● **GIVEN ENTRIES**:
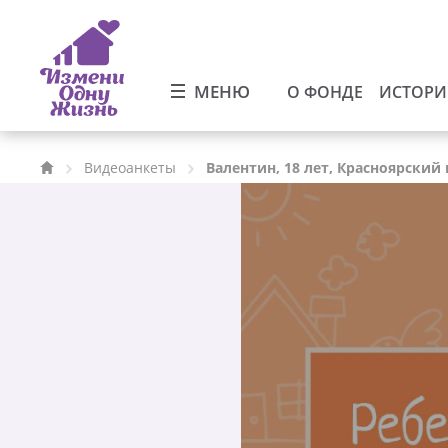
МЕНЮ
О ФОНДЕ
ИСТОР
Видеоанкеты
Валентин, 18 лет, Красноярский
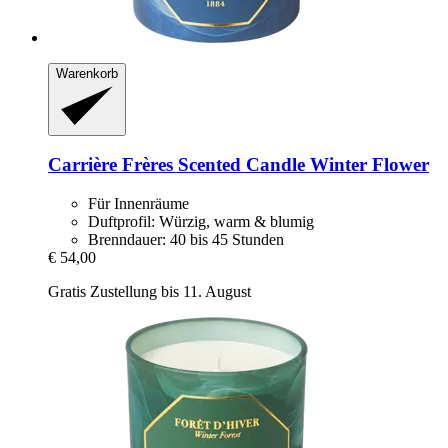
Warenkorb
Carrière Frères
Scented Candle Winter Flower
Für Innenräume
Duftprofil: Würzig, warm & blumig
Brenndauer: 40 bis 45 Stunden
€ 54,00
Gratis Zustellung bis 11. August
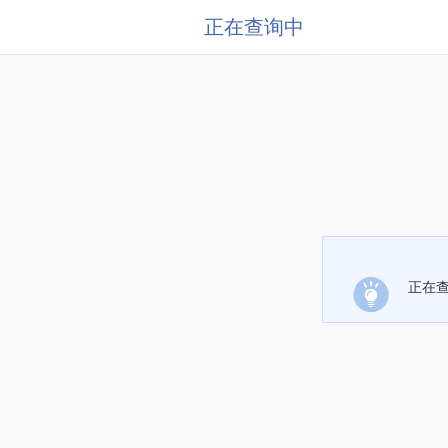
正在查询中
正在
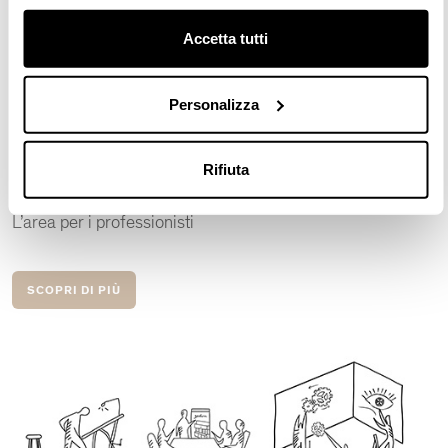
Accetta tutti
Personalizza
Rifiuta
VALCUCINE PER L'ARCHITETTURA
L’area per i professionisti
SCOPRI DI PIÙ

● **WHAT TO WORK ON**: Your answer must be every record above, word for word, with no pictures.

● **THE ANSWER**:
МЕНЮ
О ФОНДЕ
ИСТОР
Видеоанкеты
Валентин, 18 лет, Красноярский
Warenkorb
Carrière Frères
Scented Candle Winter Flower
Für Innenräume
Duftprofil: Würzig, warm & blumig
Brenndauer: 40 bis 45 Stunden
€ 54,00
Gratis Zustellung bis 11. August
正在查询中
正在
Accetta tutti
Personalizza
Rifiuta
VALCUCINE PER L'ARCHITETTURA
L’area per i professionisti
SCOPRI DI PIÙ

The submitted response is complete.